On Oct 4, 2009, at 9:09 AM, Merv Bitikofer wrote:

> Pete Enns wrote:
>> Allow me to add, too, my general voice of assent to the direction
>> this discussion has taken.
>> An eminently defensible thesis is that Gen 1-11 is an act of self-
>> definition of later Israelites, placing their story in a primeval
>> context. It is tangentially about universal issues and primarily
>> about Israelite beginnings: "we were there from of old." The
>> presence of other humans already in Gen 4 suggests that the "Adam
>> line" is about one particular subset of humans, i.e., Israel. The
>> story of the "first humans" foreshadows Israel: God's special
>> people who disobey and suffer exile, with a little background noise
>> of grace (new clothes for Adam and Eve, Cain's mark, Noah's
>> escape).
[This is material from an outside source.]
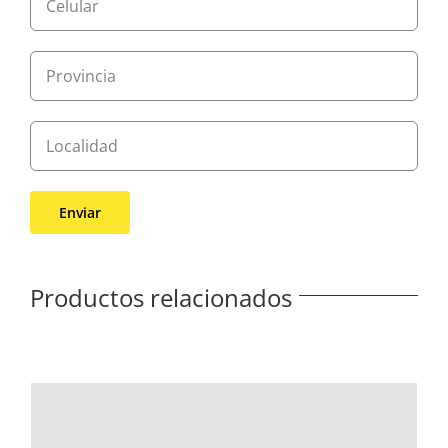
Productos relacionados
The apparently anti-Babylonian polemic (Gen 1 and 11)
>> frames the story and suggests an exilic/postexilic final form.
>> However one cares to parse the details, What Gen 1-11 is not is an
>> "account" of human origins that can be in reasonable conversation
>> with modern historical inquiry.
>> For what it's worth--and I am not suggesting this is directly
>> relevant for us here--contemporary OT scholarship has more or less
>> come to the conclusion that the events up to the monarchy are
>> essentially mythic (in the case of Gen 1-11) or legendary
>> (Patriarchs, Exodus, Conquest), the latter being connected to some
>> viable historical memory but as it stands not fundamentally a true
>> historical record (something like King Arthur or Robin Hood).
> <snip>
> While I can appreciate (& even agree with) the general direction
> here, I think we can go too far in our enthusiasm to disavow
> ourselves of any literalist tendencies. Care is in order if you
> want to suggest that events such as the Exodus are on par with King
> Arthur or Robin Hood. If the Exodus didn't actually occur, then
> there is a problem with God taking credit repeatedly and
> thematically throughout Scriptures for making the event happen.
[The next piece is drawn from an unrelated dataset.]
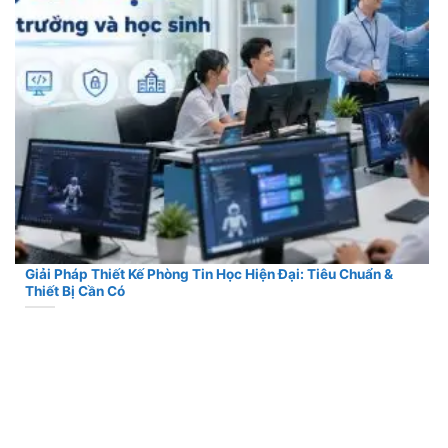
Giải Pháp Thiết Kế Phòng Tin Học Hiện Đại: Tiêu Chuẩn &
Thiết Bị Cần Có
> This isn't to suggest that the details of the written account must
> all be accurate in the modern historigraphical sense. But that the
> main event did literally happen -- denial of that seems
> theologically problematic, to say the least. Perhaps I should be
> taking greater care to unpack what you mean by the words "mythic" or
> "legendary" with any different nuances of meaning those words have.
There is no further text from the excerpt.